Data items
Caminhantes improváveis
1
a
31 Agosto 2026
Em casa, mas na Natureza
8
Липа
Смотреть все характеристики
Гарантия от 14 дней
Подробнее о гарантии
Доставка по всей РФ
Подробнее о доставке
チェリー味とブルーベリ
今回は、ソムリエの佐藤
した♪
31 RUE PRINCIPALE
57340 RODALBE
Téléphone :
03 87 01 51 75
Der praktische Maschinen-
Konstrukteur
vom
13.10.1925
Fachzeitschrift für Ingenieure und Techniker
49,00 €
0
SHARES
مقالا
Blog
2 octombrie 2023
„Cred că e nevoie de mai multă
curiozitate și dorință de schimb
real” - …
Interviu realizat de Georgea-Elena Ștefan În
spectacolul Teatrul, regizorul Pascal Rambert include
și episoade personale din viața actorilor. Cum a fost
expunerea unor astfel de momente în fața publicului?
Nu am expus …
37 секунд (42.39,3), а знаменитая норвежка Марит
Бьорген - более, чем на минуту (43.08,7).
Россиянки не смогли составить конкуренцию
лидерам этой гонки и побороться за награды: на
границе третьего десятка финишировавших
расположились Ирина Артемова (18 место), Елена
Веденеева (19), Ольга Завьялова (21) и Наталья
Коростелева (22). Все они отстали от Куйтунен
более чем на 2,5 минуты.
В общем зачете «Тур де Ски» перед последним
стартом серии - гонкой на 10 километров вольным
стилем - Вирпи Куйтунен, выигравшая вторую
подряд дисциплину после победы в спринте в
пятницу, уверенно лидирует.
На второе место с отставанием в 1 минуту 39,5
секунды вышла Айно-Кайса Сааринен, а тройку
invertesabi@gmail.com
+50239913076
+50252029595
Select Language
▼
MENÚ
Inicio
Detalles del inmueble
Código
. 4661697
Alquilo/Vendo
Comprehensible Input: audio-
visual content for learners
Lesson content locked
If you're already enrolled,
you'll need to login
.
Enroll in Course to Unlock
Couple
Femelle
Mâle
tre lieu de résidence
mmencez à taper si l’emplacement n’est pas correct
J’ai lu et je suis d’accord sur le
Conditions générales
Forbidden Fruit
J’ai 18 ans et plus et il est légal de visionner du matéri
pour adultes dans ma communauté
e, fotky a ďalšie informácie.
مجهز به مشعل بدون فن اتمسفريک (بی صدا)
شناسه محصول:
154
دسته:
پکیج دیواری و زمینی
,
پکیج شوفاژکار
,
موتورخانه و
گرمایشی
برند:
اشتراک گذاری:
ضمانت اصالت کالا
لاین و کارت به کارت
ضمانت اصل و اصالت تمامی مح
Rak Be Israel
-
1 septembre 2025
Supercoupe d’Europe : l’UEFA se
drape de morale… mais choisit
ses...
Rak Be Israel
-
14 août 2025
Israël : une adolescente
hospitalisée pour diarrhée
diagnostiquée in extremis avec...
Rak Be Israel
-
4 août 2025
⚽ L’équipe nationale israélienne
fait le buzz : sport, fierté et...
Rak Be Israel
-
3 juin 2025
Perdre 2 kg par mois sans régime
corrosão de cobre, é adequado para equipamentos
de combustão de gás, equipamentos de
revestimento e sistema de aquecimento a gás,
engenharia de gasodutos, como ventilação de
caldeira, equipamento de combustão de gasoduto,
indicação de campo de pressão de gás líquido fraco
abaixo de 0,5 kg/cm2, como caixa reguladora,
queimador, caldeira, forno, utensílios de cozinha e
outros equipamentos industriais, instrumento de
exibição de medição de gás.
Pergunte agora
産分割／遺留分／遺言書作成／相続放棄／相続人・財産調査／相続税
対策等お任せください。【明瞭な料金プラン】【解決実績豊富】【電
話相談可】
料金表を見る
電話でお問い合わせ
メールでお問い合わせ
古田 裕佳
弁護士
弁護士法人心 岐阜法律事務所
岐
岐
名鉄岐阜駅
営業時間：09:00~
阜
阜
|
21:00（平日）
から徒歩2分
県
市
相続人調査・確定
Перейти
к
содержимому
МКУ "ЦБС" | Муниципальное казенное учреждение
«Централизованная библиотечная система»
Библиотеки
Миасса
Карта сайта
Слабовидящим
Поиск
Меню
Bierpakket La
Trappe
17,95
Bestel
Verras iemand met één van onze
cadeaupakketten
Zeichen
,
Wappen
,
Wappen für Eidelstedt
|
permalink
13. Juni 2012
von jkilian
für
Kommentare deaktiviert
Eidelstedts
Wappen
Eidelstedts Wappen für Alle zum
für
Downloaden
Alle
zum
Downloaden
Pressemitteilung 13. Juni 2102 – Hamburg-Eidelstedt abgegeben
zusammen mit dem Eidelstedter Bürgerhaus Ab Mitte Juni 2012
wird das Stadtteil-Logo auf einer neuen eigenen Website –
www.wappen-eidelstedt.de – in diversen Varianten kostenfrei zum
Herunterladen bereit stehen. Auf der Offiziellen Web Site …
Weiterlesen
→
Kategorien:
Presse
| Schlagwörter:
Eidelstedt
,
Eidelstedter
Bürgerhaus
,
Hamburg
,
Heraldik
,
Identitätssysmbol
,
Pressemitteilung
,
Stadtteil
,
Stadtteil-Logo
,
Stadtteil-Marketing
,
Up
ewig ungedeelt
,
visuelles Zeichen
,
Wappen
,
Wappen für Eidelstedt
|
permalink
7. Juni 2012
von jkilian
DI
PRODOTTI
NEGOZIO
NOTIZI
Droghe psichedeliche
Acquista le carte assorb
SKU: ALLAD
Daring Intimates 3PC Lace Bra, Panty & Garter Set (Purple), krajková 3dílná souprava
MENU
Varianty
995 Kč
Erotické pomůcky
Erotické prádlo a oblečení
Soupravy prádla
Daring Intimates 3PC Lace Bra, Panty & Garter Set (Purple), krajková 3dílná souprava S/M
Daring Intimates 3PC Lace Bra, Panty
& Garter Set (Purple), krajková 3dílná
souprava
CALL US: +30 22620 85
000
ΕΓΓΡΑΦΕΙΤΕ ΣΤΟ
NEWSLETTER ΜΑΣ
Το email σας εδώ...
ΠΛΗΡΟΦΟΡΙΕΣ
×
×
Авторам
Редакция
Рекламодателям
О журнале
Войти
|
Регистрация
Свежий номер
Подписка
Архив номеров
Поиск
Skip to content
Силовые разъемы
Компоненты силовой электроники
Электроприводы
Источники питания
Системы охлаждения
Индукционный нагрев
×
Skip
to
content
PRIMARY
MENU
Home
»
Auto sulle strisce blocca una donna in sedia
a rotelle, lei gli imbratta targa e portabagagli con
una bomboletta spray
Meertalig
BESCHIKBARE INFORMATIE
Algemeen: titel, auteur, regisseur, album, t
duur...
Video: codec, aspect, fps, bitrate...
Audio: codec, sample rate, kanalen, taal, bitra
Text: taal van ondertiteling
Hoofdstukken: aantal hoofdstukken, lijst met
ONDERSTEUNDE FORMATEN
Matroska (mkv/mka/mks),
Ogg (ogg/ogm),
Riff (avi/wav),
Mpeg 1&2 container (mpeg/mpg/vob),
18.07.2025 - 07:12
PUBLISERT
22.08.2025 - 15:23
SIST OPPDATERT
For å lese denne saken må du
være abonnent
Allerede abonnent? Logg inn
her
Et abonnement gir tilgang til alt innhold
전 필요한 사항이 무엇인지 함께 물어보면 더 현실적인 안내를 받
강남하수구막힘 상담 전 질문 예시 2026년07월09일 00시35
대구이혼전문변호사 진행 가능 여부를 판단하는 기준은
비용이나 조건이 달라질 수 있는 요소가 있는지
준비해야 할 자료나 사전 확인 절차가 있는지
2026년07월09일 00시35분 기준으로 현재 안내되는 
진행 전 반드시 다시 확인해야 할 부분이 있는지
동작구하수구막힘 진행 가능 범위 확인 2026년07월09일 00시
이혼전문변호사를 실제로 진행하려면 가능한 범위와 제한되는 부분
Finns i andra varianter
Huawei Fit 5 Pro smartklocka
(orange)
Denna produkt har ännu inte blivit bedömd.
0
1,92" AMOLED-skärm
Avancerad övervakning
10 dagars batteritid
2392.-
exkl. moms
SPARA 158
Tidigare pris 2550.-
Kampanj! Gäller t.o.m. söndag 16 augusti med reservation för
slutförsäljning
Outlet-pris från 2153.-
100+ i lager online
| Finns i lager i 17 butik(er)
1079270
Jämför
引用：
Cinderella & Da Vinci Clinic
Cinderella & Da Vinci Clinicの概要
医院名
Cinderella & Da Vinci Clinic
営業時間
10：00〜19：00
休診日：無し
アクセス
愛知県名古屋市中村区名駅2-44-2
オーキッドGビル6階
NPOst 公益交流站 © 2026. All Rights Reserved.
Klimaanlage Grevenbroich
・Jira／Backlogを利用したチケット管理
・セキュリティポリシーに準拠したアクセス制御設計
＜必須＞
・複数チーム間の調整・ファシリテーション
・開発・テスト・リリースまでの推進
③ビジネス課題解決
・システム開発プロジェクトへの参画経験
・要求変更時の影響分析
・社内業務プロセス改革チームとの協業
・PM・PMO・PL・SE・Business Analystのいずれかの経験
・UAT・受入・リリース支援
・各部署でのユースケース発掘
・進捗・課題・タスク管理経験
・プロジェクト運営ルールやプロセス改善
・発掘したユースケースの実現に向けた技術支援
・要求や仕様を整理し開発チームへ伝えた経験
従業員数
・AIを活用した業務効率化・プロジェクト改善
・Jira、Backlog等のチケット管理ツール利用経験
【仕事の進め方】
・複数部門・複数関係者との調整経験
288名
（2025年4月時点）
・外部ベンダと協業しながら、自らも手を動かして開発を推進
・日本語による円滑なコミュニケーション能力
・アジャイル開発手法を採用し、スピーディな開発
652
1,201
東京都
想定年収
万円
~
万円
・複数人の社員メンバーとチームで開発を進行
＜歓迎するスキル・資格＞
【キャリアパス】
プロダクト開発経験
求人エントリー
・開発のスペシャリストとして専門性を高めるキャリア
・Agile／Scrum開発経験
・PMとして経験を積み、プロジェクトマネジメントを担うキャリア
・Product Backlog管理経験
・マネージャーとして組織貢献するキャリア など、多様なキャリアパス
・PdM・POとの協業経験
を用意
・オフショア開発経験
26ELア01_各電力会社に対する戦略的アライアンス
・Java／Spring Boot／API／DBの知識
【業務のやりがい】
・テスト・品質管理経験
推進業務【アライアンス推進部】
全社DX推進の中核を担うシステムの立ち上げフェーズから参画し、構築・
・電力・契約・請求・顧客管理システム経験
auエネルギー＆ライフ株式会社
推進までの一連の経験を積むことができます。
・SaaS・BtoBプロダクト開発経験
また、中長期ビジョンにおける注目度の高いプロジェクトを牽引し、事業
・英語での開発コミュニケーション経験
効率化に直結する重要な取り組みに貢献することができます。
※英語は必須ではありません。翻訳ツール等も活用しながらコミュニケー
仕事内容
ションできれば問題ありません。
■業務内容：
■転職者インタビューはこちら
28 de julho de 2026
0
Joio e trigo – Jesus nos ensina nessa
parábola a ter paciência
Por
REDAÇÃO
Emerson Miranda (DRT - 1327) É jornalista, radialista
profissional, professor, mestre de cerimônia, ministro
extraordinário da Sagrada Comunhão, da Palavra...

> **Work required**: From the first line of the data above to the line holding "și episoade personale", reproduce each line exactly; emit no other lines.

> **The completed task**:
Caminhantes improváveis
1
a
31 Agosto 2026
Em casa, mas na Natureza
8
Липа
Смотреть все характеристики
Гарантия от 14 дней
Подробнее о гарантии
Доставка по всей РФ
Подробнее о доставке
チェリー味とブルーベリ
今回は、ソムリエの佐藤
した♪
31 RUE PRINCIPALE
57340 RODALBE
Téléphone :
03 87 01 51 75
Der praktische Maschinen-
Konstrukteur
vom
13.10.1925
Fachzeitschrift für Ingenieure und Techniker
49,00 €
0
SHARES
مقالا
Blog
2 octombrie 2023
„Cred că e nevoie de mai multă
curiozitate și dorință de schimb
real” - …
Interviu realizat de Georgea-Elena Ștefan În
spectacolul Teatrul, regizorul Pascal Rambert include
și episoade personale din viața actorilor. Cum a fost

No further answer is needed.